---------- INPUT DATA

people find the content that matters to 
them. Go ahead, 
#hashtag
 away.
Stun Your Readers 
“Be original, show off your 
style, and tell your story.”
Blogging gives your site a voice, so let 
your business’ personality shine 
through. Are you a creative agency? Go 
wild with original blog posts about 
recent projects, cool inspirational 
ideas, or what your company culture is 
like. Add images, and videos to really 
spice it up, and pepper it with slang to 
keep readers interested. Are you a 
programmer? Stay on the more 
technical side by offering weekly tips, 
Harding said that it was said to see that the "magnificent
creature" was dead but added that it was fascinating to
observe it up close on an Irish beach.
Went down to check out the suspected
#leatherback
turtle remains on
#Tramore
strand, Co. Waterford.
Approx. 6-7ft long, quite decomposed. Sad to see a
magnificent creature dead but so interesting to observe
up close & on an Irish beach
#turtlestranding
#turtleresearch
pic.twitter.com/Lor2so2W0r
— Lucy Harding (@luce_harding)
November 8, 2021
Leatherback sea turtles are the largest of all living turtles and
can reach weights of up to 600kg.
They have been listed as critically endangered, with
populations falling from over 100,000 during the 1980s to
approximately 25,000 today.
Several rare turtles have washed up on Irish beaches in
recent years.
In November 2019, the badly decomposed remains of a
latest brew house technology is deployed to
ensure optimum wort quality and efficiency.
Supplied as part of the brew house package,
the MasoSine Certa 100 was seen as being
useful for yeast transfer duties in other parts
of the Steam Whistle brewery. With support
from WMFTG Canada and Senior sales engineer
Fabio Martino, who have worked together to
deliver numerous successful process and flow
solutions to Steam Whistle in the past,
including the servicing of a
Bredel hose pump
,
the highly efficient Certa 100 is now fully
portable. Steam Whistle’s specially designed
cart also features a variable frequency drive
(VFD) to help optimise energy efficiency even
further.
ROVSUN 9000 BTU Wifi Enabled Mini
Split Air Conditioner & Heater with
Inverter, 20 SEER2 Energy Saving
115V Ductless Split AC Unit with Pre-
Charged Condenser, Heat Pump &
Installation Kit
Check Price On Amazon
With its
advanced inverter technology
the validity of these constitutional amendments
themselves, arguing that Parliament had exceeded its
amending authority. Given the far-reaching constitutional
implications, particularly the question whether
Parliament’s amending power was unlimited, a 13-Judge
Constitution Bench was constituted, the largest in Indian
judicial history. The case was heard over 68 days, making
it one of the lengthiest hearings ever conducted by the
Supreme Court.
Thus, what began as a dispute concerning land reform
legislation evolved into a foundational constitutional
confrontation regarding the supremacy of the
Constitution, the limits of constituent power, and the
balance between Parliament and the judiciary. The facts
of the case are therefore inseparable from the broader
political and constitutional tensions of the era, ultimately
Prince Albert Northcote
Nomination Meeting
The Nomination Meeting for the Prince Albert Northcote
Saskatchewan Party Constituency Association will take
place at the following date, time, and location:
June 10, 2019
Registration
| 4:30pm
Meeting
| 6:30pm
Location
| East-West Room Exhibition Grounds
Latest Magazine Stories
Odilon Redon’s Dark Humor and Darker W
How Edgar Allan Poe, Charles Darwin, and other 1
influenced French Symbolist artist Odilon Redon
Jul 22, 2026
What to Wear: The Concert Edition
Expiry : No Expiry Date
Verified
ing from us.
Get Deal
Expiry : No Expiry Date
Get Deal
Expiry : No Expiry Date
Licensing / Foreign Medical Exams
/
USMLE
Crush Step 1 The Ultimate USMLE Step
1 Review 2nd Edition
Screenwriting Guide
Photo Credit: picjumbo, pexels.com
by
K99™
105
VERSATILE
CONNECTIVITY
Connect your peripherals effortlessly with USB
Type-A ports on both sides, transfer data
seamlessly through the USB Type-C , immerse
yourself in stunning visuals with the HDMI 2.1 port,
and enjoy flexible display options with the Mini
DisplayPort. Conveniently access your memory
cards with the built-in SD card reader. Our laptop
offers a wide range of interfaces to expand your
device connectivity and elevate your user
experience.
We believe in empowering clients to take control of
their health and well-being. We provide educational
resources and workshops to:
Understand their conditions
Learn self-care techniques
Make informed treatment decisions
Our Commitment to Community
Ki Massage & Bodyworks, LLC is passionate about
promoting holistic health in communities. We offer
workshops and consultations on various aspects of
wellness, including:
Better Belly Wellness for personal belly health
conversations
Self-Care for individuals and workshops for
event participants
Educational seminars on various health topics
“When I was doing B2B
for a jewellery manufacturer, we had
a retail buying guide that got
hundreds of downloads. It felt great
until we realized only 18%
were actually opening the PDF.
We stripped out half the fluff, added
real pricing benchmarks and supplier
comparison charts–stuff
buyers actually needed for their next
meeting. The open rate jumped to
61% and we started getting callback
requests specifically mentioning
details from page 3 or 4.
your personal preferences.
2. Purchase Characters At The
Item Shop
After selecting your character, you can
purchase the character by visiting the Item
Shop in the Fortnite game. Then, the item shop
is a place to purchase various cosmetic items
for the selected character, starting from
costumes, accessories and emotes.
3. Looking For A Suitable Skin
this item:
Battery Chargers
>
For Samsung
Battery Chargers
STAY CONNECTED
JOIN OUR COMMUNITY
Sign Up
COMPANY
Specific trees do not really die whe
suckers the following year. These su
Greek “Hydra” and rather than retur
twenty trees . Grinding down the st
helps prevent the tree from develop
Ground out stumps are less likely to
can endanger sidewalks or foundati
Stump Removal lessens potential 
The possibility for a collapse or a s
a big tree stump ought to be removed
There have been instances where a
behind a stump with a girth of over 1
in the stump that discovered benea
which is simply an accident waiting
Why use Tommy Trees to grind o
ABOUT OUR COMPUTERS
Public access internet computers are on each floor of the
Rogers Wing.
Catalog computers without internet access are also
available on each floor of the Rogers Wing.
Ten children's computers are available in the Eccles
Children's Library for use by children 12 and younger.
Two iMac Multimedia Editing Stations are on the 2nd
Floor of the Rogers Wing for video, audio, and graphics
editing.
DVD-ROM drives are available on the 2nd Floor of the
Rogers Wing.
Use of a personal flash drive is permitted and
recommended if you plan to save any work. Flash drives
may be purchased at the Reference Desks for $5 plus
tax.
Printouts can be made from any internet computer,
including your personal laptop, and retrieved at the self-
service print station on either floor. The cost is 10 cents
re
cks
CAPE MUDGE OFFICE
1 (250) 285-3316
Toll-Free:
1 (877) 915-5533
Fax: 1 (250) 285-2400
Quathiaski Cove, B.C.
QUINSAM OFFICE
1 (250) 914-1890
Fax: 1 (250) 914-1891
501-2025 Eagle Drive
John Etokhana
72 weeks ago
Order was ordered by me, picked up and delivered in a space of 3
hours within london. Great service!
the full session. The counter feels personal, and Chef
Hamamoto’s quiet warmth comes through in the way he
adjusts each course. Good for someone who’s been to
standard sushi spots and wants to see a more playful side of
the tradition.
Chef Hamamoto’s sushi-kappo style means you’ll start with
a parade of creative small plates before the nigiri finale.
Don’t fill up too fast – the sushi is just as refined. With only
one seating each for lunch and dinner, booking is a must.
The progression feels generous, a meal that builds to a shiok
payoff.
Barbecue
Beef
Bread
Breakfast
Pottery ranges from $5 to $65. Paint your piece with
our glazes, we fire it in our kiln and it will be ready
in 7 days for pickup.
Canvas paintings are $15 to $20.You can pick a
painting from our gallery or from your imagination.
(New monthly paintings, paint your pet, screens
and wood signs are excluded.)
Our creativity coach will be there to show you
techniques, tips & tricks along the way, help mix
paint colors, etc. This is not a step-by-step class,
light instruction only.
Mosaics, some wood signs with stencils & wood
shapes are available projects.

--------------------

## TASK DIRECTIONS
Copy the records above exactly, beginning at the line that contains "spice it up, and pepper it with slang to" and stopping after the line that contains "from WMFTG Canada and Senior sales engineer".

## ANSWER SPACE
spice it up, and pepper it with slang to 
keep readers interested. Are you a 
programmer? Stay on the more 
technical side by offering weekly tips, 
Harding said that it was said to see that the "magnificent
creature" was dead but added that it was fascinating to
observe it up close on an Irish beach.
Went down to check out the suspected
#leatherback
turtle remains on
#Tramore
strand, Co. Waterford.
Approx. 6-7ft long, quite decomposed. Sad to see a
magnificent creature dead but so interesting to observe
up close & on an Irish beach
#turtlestranding
#turtleresearch
pic.twitter.com/Lor2so2W0r
— Lucy Harding (@luce_harding)
November 8, 2021
Leatherback sea turtles are the largest of all living turtles and
can reach weights of up to 600kg.
They have been listed as critically endangered, with
populations falling from over 100,000 during the 1980s to
approximately 25,000 today.
Several rare turtles have washed up on Irish beaches in
recent years.
In November 2019, the badly decomposed remains of a
latest brew house technology is deployed to
ensure optimum wort quality and efficiency.
Supplied as part of the brew house package,
the MasoSine Certa 100 was seen as being
useful for yeast transfer duties in other parts
of the Steam Whistle brewery. With support
from WMFTG Canada and Senior sales engineer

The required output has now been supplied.